§ **PROBLEM DESCRIPTION**: Please return each record exactly, leaving nothing out.

§ **EXCERPTED DATA**:
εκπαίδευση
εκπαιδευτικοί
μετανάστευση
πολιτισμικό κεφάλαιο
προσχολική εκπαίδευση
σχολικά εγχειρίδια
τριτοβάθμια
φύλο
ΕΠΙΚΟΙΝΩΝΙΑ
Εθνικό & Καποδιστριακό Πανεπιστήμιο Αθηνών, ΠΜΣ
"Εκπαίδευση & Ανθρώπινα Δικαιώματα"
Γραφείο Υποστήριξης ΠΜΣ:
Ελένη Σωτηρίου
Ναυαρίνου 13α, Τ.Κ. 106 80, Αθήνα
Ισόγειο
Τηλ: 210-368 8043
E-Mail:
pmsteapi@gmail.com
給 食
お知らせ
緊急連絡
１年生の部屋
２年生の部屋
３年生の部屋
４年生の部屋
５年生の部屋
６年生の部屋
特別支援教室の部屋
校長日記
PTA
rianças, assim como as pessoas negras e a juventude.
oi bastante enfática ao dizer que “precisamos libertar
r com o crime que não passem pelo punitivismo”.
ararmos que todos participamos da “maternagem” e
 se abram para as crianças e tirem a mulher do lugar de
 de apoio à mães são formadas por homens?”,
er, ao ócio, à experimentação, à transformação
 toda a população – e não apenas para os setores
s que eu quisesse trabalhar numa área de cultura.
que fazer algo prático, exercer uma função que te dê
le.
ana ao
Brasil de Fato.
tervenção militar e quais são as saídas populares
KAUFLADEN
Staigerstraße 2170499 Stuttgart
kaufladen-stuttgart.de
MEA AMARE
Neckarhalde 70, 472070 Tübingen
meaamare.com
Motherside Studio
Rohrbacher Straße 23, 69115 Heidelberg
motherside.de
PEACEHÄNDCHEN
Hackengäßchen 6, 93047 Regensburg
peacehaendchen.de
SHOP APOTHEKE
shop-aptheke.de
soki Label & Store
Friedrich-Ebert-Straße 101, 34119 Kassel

§ **EXERCISE ANSWER**:
εκπαίδευση
εκπαιδευτικοί
μετανάστευση
πολιτισμικό κεφάλαιο
προσχολική εκπαίδευση
σχολικά εγχειρίδια
τριτοβάθμια
φύλο
ΕΠΙΚΟΙΝΩΝΙΑ
Εθνικό & Καποδιστριακό Πανεπιστήμιο Αθηνών, ΠΜΣ
"Εκπαίδευση & Ανθρώπινα Δικαιώματα"
Γραφείο Υποστήριξης ΠΜΣ:
Ελένη Σωτηρίου
Ναυαρίνου 13α, Τ.Κ. 106 80, Αθήνα
Ισόγειο
Τηλ: 210-368 8043
E-Mail:
pmsteapi@gmail.com
給 食
お知らせ
緊急連絡
１年生の部屋
２年生の部屋
３年生の部屋
４年生の部屋
５年生の部屋
６年生の部屋
特別支援教室の部屋
校長日記
PTA
rianças, assim como as pessoas negras e a juventude.
oi bastante enfática ao dizer que “precisamos libertar
r com o crime que não passem pelo punitivismo”.
ararmos que todos participamos da “maternagem” e
 se abram para as crianças e tirem a mulher do lugar de
 de apoio à mães são formadas por homens?”,
er, ao ócio, à experimentação, à transformação
 toda a população – e não apenas para os setores
s que eu quisesse trabalhar numa área de cultura.
que fazer algo prático, exercer uma função que te dê
le.
ana ao
Brasil de Fato.
tervenção militar e quais são as saídas populares
KAUFLADEN
Staigerstraße 2170499 Stuttgart
kaufladen-stuttgart.de
MEA AMARE
Neckarhalde 70, 472070 Tübingen
meaamare.com
Motherside Studio
Rohrbacher Straße 23, 69115 Heidelberg
motherside.de
PEACEHÄNDCHEN
Hackengäßchen 6, 93047 Regensburg
peacehaendchen.de
SHOP APOTHEKE
shop-aptheke.de
soki Label & Store
Friedrich-Ebert-Straße 101, 34119 Kassel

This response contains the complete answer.